# WHAT TO PRODUCE
Write out exactly the lines running from the one with "Rosemary Apple Turkey Burger with" to the last line of the entries, keeping both the first and the last.

::: EXTRACTED RECORDS :::

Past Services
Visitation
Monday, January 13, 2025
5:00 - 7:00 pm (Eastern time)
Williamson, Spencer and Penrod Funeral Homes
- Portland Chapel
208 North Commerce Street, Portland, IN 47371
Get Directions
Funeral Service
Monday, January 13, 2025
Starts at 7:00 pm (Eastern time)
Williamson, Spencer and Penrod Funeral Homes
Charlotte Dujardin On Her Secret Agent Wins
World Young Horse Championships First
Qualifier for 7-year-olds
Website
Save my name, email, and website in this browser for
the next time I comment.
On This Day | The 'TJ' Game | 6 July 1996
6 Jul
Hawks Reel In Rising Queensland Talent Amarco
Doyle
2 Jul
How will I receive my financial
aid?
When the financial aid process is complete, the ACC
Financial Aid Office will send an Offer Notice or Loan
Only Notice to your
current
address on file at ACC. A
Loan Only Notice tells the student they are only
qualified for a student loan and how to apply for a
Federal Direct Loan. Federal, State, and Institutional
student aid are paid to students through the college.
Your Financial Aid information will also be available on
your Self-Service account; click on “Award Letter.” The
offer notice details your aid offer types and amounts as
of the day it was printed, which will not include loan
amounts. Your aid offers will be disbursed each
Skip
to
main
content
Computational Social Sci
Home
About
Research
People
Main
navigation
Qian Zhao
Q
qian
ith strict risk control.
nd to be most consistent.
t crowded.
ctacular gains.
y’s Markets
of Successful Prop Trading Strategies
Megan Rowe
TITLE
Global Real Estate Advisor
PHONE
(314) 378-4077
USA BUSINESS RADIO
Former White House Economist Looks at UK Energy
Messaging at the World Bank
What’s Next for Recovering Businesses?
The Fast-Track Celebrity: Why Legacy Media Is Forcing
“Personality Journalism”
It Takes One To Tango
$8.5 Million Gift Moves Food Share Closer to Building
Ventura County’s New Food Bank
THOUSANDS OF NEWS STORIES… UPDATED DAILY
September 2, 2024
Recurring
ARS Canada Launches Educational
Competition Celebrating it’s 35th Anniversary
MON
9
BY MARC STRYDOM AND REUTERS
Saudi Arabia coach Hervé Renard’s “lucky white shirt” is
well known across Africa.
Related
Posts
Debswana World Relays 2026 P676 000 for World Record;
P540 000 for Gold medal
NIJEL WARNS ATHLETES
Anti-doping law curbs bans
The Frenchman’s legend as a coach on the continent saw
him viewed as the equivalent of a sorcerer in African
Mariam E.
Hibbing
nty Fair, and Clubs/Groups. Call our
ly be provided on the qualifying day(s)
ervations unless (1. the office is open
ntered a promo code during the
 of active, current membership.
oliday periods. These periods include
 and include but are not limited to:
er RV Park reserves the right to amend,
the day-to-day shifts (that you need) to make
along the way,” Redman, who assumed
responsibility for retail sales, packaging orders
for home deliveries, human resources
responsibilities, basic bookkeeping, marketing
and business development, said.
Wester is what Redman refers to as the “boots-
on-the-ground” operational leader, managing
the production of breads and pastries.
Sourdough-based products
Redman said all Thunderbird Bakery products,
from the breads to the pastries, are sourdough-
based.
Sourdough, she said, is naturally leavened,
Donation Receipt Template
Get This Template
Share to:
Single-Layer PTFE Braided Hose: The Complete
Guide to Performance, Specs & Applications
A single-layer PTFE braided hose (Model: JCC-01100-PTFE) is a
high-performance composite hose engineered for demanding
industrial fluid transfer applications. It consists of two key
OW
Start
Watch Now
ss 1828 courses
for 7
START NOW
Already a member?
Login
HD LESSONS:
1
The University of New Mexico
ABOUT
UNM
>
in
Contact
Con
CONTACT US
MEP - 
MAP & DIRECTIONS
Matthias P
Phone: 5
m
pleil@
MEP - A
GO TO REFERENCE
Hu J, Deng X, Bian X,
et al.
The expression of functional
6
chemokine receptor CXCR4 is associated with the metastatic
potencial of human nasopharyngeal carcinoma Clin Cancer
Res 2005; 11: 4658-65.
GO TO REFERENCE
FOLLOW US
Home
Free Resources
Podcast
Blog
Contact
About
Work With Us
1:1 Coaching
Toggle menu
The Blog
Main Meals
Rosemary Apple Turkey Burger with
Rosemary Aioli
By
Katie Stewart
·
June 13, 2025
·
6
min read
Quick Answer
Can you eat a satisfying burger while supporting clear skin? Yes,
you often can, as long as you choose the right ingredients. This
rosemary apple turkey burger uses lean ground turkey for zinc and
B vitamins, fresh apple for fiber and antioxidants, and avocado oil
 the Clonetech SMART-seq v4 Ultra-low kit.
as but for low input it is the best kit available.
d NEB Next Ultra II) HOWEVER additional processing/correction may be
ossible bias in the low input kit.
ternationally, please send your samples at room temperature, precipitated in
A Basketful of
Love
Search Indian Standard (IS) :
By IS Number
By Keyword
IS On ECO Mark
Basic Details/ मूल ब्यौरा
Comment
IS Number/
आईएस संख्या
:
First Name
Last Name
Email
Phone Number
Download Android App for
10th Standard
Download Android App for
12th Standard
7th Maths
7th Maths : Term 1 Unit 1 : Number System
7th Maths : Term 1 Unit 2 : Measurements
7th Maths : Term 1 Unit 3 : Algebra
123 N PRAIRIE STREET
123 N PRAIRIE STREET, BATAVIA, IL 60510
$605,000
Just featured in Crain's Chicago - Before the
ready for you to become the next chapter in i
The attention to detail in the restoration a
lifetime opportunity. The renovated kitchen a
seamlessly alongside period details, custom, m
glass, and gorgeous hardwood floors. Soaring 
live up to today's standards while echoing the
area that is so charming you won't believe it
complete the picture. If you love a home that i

:::

# ANSWER BOX
Rosemary Apple Turkey Burger with
Rosemary Aioli
By
Katie Stewart
·
June 13, 2025
·
6
min read
Quick Answer
Can you eat a satisfying burger while supporting clear skin? Yes,
you often can, as long as you choose the right ingredients. This
rosemary apple turkey burger uses lean ground turkey for zinc and
B vitamins, fresh apple for fiber and antioxidants, and avocado oil
 the Clonetech SMART-seq v4 Ultra-low kit.
as but for low input it is the best kit available.
d NEB Next Ultra II) HOWEVER additional processing/correction may be
ossible bias in the low input kit.
ternationally, please send your samples at room temperature, precipitated in
A Basketful of
Love
Search Indian Standard (IS) :
By IS Number
By Keyword
IS On ECO Mark
Basic Details/ मूल ब्यौरा
Comment
IS Number/
आईएस संख्या
:
First Name
Last Name
Email
Phone Number
Download Android App for
10th Standard
Download Android App for
12th Standard
7th Maths
7th Maths : Term 1 Unit 1 : Number System
7th Maths : Term 1 Unit 2 : Measurements
7th Maths : Term 1 Unit 3 : Algebra
123 N PRAIRIE STREET
123 N PRAIRIE STREET, BATAVIA, IL 60510
$605,000
Just featured in Crain's Chicago - Before the
ready for you to become the next chapter in i
The attention to detail in the restoration a
lifetime opportunity. The renovated kitchen a
seamlessly alongside period details, custom, m
glass, and gorgeous hardwood floors. Soaring 
live up to today's standards while echoing the
area that is so charming you won't believe it
complete the picture. If you love a home that i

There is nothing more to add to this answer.